** Task goal **
Pictures should not appear in the copy; the records themselves must be written out exactly.

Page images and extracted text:
________________________

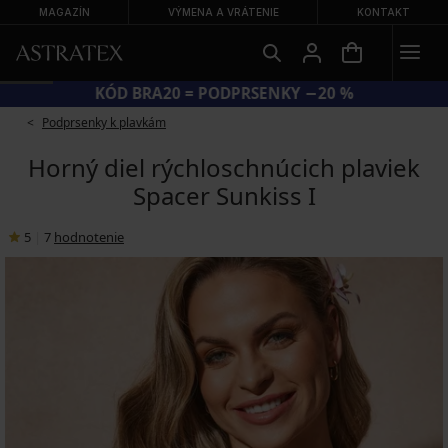
MAGAZÍN
VÝMENA A VRÁTENIE
KONTAKT
KÓD BRA20 = PODPRSENKY −20 %
Podprsenky k plavkám
Horný diel rýchloschnúcich plaviek
Spacer Sunkiss I
5
|
7
hodnotenie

________________________

** Response box **
MAGAZÍN
VÝMENA A VRÁTENIE
KONTAKT
KÓD BRA20 = PODPRSENKY −20 %
Podprsenky k plavkám
Horný diel rýchloschnúcich plaviek
Spacer Sunkiss I
5
|
7
hodnotenie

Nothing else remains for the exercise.